J Neurol Neurosurg Psychiatry. Author manuscript; available in PMC 2017 August 1.
Published in final edited form as:
PMCID: PMC4835269
NIHMSID: NIHMS774480

Traumatic Brain Injury History is Associated with Earlier Age of Onset in Frontotemporal Dementia

Abstract

Objective

We retrospectively examined whether a history of traumatic brain injury (TBI) is associated with an earlier age of symptom onset and diagnosis in a large sample of patients with behavioral variant frontotemporal dementia (bvFTD).

Methods

Subjects with bvFTD (n=678) were obtained from the National Alzheimer's Coordinating Center Uniform Data Set. TBI was categorized based on reported lifetime history of TBI with loss of consciousness (LOC) but no chronic deficits occurring more than one year prior to diagnosis of bvFTD. ANCOVA was used to determine if clinician-estimated age of symptom onset and age at diagnosis of bvFTD differed between those who reported a history of TBI with LOC (TBI+) and those who did not (TBI-).

Results

Controlling for sex, the TBI+ bvFTD group had an earlier age of symptom onset and age of diagnosis that was on average 2.8 and 3.2 years earlier (p's<.01) than the TBI- bvFTD group.

Conclusion

TBI history with LOC occurring more than one year prior to diagnosis is associated with an earlier age of symptom onset and diagnosis in patients with bvFTD. TBI may be related to the underlying neurodegenerative processes in bvFTD, but the implications of age at time of injury, severity, and repetitive injuries remain unclear.

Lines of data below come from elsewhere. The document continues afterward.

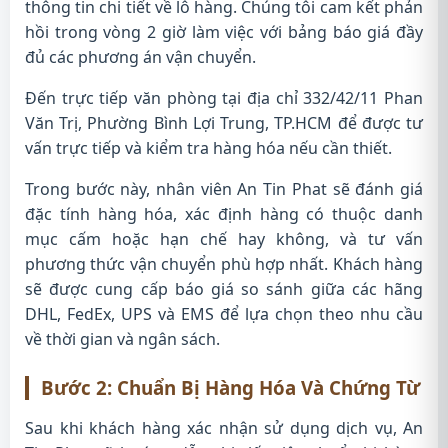
thông tin chi tiết về lô hàng. Chúng tôi cam kết phản
hồi trong vòng 2 giờ làm việc với bảng báo giá đầy
đủ các phương án vận chuyển.
Đến trực tiếp văn phòng tại địa chỉ 332/42/11 Phan
Văn Trị, Phường Bình Lợi Trung, TP.HCM để được tư
vấn trực tiếp và kiểm tra hàng hóa nếu cần thiết.
Trong bước này, nhân viên An Tin Phat sẽ đánh giá
đặc tính hàng hóa, xác định hàng có thuộc danh
mục cấm hoặc hạn chế hay không, và tư vấn
phương thức vận chuyển phù hợp nhất. Khách hàng
sẽ được cung cấp báo giá so sánh giữa các hãng
DHL, FedEx, UPS và EMS để lựa chọn theo nhu cầu
về thời gian và ngân sách.
Bước 2: Chuẩn Bị Hàng Hóa Và Chứng Từ
Sau khi khách hàng xác nhận sử dụng dịch vụ, An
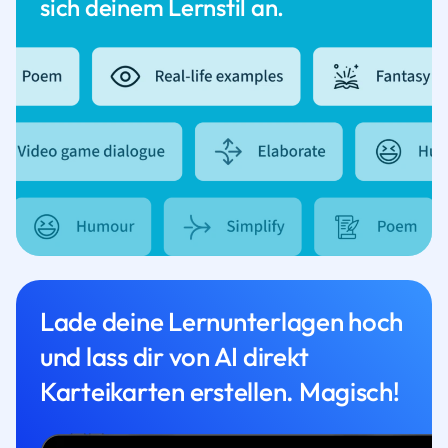
sich deinem Lernstil an.
Lade deine Lernunterlagen hoch
und lass dir von AI direkt
Karteikarten erstellen. Magisch!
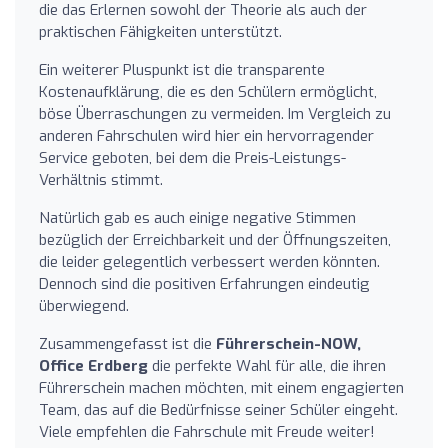
die das Erlernen sowohl der Theorie als auch der
praktischen Fähigkeiten unterstützt.
Ein weiterer Pluspunkt ist die transparente
Kostenaufklärung, die es den Schülern ermöglicht,
böse Überraschungen zu vermeiden. Im Vergleich zu
anderen Fahrschulen wird hier ein hervorragender
Service geboten, bei dem die Preis-Leistungs-
Verhältnis stimmt.
Natürlich gab es auch einige negative Stimmen
bezüglich der Erreichbarkeit und der Öffnungszeiten,
die leider gelegentlich verbessert werden könnten.
Dennoch sind die positiven Erfahrungen eindeutig
überwiegend.
Zusammengefasst ist die
Führerschein-NOW,
Office Erdberg
die perfekte Wahl für alle, die ihren
Führerschein machen möchten, mit einem engagierten
Team, das auf die Bedürfnisse seiner Schüler eingeht.
Viele empfehlen die Fahrschule mit Freude weiter!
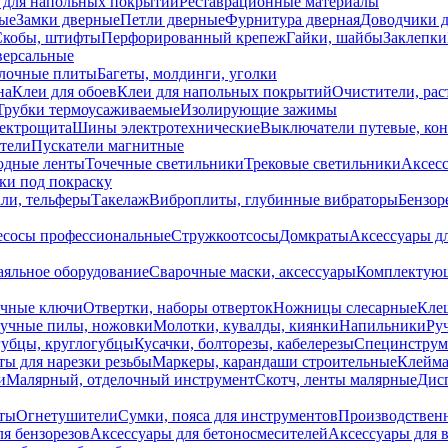
 для напольных покрытий
Реставрационные материалы
ые
Замки дверные
Петли дверные
Фурнитура дверная
Доводчики 
Скобы, штифты
Перфорированный крепеж
Гайки, шайбы
Заклепки
ерсальные
лочные плиты
Багеты, молдинги, уголки
на
Клеи для обоев
Клеи для напольных покрытий
Очистители, рас
Трубки термоусаживаемые
Изолирующие зажимы
лектрощита
Шины электротехнические
Выключатели путевые, ко
атели
Пускатели магнитные
одные ленты
Точечные светильники
Трековые светильники
Аксесс
и под покраску
ли, тельферы
Такелаж
Виброплиты, глубинные вибраторы
Бензор
сосы профессиональные
Стружкоотсосы
Домкраты
Аксессуары д
аяльное оборудование
Сварочные маски, аксессуары
Комплектующ
ечные ключи
Отвертки, наборы отверток
Ножницы слесарные
Кле
учные пилы, ножовки
Молотки, кувалды, киянки
Напильники
Ру
убцы, круглогубцы
Кусачки, болторезы, кабелерезы
Специнструм
ы для нарезки резьбы
Маркеры, карандаши строительные
Клейма
и
Малярный, отделочный инструмент
Скотч, ленты малярные
Дисп
иты
Огнетушители
Сумки, пояса для инструментов
Производствен
я бензорезов
Аксессуары для бетоносмесителей
Аксессуары для 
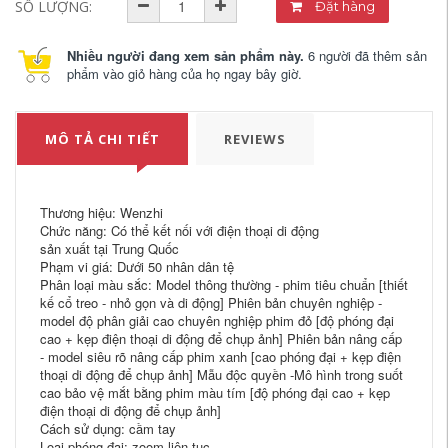
SỐ LƯỢNG:
Đặt hàng
Nhiều người đang xem sản phẩm này.
6 người đã thêm sản
phẩm vào giỏ hàng của họ ngay bây giờ.
MÔ TẢ CHI TIẾT
REVIEWS
Thương hiệu: Wenzhi
Chức năng: Có thể kết nối với điện thoại di động
sản xuất tại Trung Quốc
Phạm vi giá: Dưới 50 nhân dân tệ
Phân loại màu sắc: Model thông thường - phim tiêu chuẩn [thiết
kế cổ treo - nhỏ gọn và di động] Phiên bản chuyên nghiệp -
model độ phân giải cao chuyên nghiệp phim đỏ [độ phóng đại
cao + kẹp điện thoại di động để chụp ảnh] Phiên bản nâng cấp
- model siêu rõ nâng cấp phim xanh [cao phóng đại + kẹp điện
thoại di động để chụp ảnh] Mẫu độc quyền -Mô hình trong suốt
cao bảo vệ mắt bằng phim màu tím [độ phóng đại cao + kẹp
điện thoại di động để chụp ảnh]
Cách sử dụng: cầm tay
Loại phóng đại: zoom liên tục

Keywords: National Alzheimer's Coordinating Center (NACC), Traumatic Brain Injury (TBI), Dementia, Frontotemporal Dementia (FTD), Age of Onset

Traumatic brain injury (TBI) has garnered support as a risk factor for the later development of dementia,[1-7] but not all studies report such an association.[8-10] A recent retrospective analysis of electronic medical records compared older subjects with a diagnosis of TBI within 5-7 years (n = 51,799) to subjects without any history of TBI (n = 122,862) and found that those with moderate-to-severe TBI were at a higher risk of developing dementia.[2] In another retrospective chart review among Swedish males drafted into military service, those with a past diagnosis of moderate-severe TBI were at a higher risk of developing dementia.[1] While these findings suggest that TBI may be a risk factor for later cognitive decline, risk factors may play different roles across various types of dementia.[11] Alzheimer Disease (AD) is the most common type of dementia, constituting approximately 42-77% of neuropathologically confirmed cases,[12 13] followed by dementia with lewy bodies [(DLB); 26%],[13] vascular dementia (18-24%),[12 13] and frontotemporal dementia [(FTD); 3-6%].[12 13] Whereas a history of moderate to severe TBI has been associated with a higher risk of developing AD in several investigations,[3 5 7] there is limited evidence on the magnitude of risk associated with TBI in other types of dementia. This may be due to the relative infrequency of non-AD cases,[3] but may also be related to methodological factors such as reliance upon medical record diagnostic codes outside of specialized dementia clinics. To date, we know of only three studies that have specifically investigated the association between a history of TBI and FTD. First, Rosso et al. (2003) compared 80 patients with a bvFTD diagnosis to 124 demographically matched controls and reported that a history of TBI of any severity was associated with a 3.3 higher risk of a diagnosis of behavioral variant FTD (bvFTD).[14] In a follow-up study, Kalkonde et al. (2012) compared 63 veterans with a bvFTD diagnosis to 491 veterans with a non-FTD dementia diagnosis and reported that a history of TBI with loss of consciousness (LOC) was associated with a 4.4 higher risk of bvFTD.[15] Further, Deutsch et al., (2015) recently conducted a retrospective investigation comparing a large sample of patients with an FTD diagnosis (n = 1,016) to controls (n = 2,015) and found that a lifetime history of TBI with >5 minutes loss of consciousness (mLOC) was associated with a 1.6 higher risk for FTD diagnosis.[16]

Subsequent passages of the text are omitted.